How to do generation with forward and backward wiki103 without fine-tuning?

barata · January 20, 2021, 1:52pm

I want to use both the forward and backward wiki103 models without fine-tuning to do generation, something similar to the example below:

TEXT = "I liked this movie because"
N_WORDS = 40
N_SENTENCES = 2
preds = [learn.predict(TEXT, N_WORDS, temperature=0.75) 
         for _ in range(N_SENTENCES)]

In https://github.com/fastai/fastbook/blob/master/02_production.ipynb it mentions that, when a model is exported, that “even saves the definition of how to create the Dataloaders [which] (…) is important because otherwise you’d have to redefine how to transform your data in order to use your model in production.”

So my expectation was that, after I downloaded the WIKI103_BWD and WIKI103_FWD them, I’d only have to load them with something like

learn_inference_bwd = load_learner(<path to wiki103 bwd model>)
learn_inference_fwd = load_learner(<path to wiki103 fwd model>)

and then use them in the code as shown above for the generation. Is there a way of making this work as simple as that sounds?
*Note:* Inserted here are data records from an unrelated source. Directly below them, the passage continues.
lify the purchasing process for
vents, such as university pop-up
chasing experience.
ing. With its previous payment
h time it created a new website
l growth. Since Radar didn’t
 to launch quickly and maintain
So far, I haven’t managed…

I’ve seen examples (e.g., ULMFit without finetuning) where the suggestion, to get the learner, is to do something like:

preTrainedWt103Path = DATA_PATH/'models/wt103'
learn = language_model_learner(data_lm, AWD_LSTM, drop_mult=0.5, pretrained=False)
learn.load_pretrained(wgts_fname = preTrainedWt103Path/'fwd_wt103.h5', itos_fname =preTrainedWt103Path/'itos_wt103.pkl', strict=False )
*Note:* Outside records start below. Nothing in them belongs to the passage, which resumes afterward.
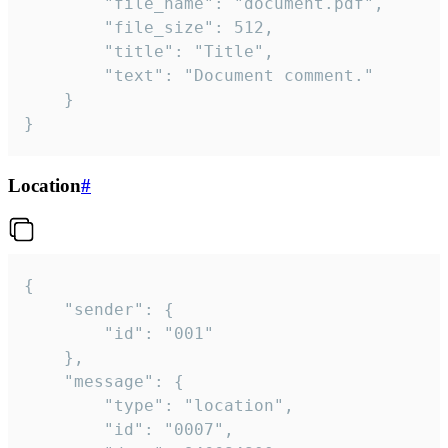
		"file_name": "document.pdf",

		"file_size": 512,

		"title": "Title",

		"text": "Document comment."

	}

}
Location
#
{

	"sender": {

		"id": "001"

	},

	"message": {

		"type": "location",

		"id": "0007",
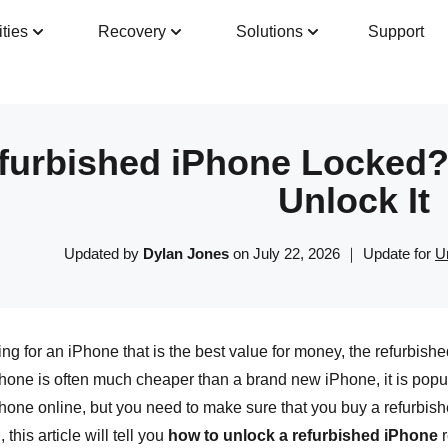
ities
Recovery
Solutions
Support
Guide
Tech Specs
Reviews(
0
)
Resour
furbished iPhone Locked?
Unlock It
Updated by
Dylan Jones
on July 22, 2026 ｜ Update for
U
king for an iPhone that is the best value for money, the refurbish
hone is often much cheaper than a brand new iPhone, it is popul
hone online, but you need to make sure that you buy a refurbish
this article will tell you
how to unlock a refurbished iPhone
r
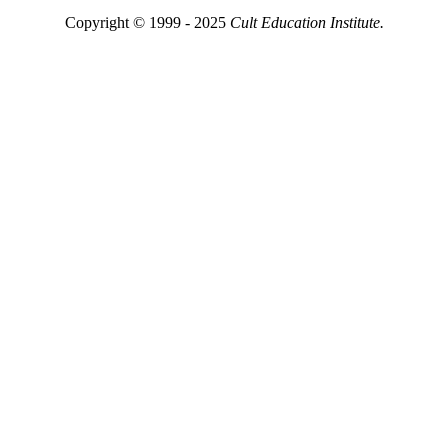
Copyright © 1999 - 2025
Cult Education Institute.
Somewhere else, in the current docs (https://docs.fast.ai/tutorial.text.html#The-ULMFiT-approach), I can find something similar, where I’d need a ‘language_model_learner’:

learn = language_model_learner(dls_lm, AWD_LSTM, metrics=[accuracy, Perplexity()], path=path, wd=0.1).to_fp16()

But, to get any of these, I’d need dataloaders, which from the page above would be something like:

dls_lm = TextDataLoaders.from_folder(path, is_lm=True, valid_pct=0.1)

These seem like what you’d do when you want to (further) train an existing model by passing more data, but then my question would be ‘why do I need data loaders (pointing to a path), when I’m just using a pre-trained model to do some basic generation’?

If I do need dataloaders, what should I point it to, when I’m not really going to do any fine-tuning? Do you have a snippet of code that loads, for instance the WIKI103_BWD, and do a straight generation with a text prompt?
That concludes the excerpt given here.